For runtime confirmation, security testing that exercises route protections, the kind of coverage a DAST scan provides, can reveal whether a protected endpoint is reachable through a crafted path even before you finish the dependency audit.
Remediation
Upgrade Sa-Token to 1.37.0 or later. That version aligns the path handling and adds validation for the malicious patterns that made the bypass possible.
If you cannot upgrade immediately, the vendor documented a configuration workaround: force Spring's path matching back to the older AntPathMatcher strategy so both layers agree on the path representation.
spring.mvc.pathmatch.matching-strategy=ant_path_matcher
Apply that as a stopgap, not a permanent fix. It realigns the two path views but does not add the input validation that 1.37.0 introduced, so the version upgrade remains the correct remediation.

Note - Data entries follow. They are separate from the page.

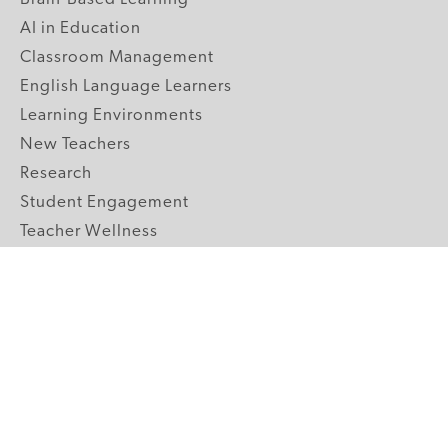
AI in Education
Classroom Management
English Language Learners
Learning Environments
New Teachers
Research
Student Engagement
Teacher Wellness
Technology Integration
Topics A-Z
GRADE LEVELS
Pre-K
K-2 Primary
3-5 Upper Elementary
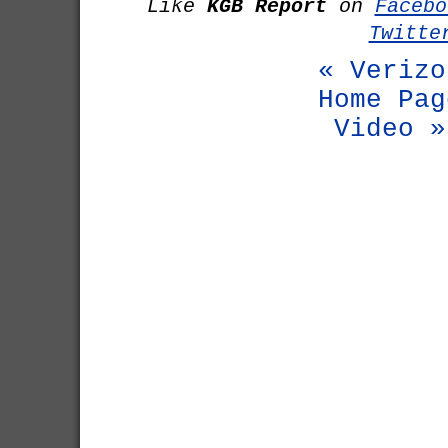
Like
KGB Report
on
Facebo
Twitte
« Verizo
Home Pag
Video »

After patching, verify by attempting to reach a protected route through the path variations that caused the confusion. If your authorization interceptor now consistently challenges those requests, the fix is in effect.
FAQ
What is the CVSS score of CVE-2023-44794?
NVD assigns it 9.8 (critical) under CVSS 3.1, with the vector CVSS:3.1/AV:N/AC:L/PR:N/UI:N/S:U/C:H/I:H/A:H. It is network-reachable, needs no authentication, and has high impact across confidentiality, integrity, and availability.
Which version of Sa-Token fixes it?
Sa-Token 1.37.0. Versions 1.36.0 and earlier are affected.
Is my application vulnerable if I use an old Spring version?
The bug depends on the path-handling change introduced after Spring Boot 2.3.1.RELEASE (or Spring 5.3.0). Applications on older Spring may not exhibit the discrepancy, but upgrading Sa-Token is still recommended.
Does the configuration workaround fully protect me?
It realigns Spring's path matching so the two layers agree, which closes the immediate bypass, but it does not add the input validation shipped in 1.37.0. Treat it as temporary and upgrade the library.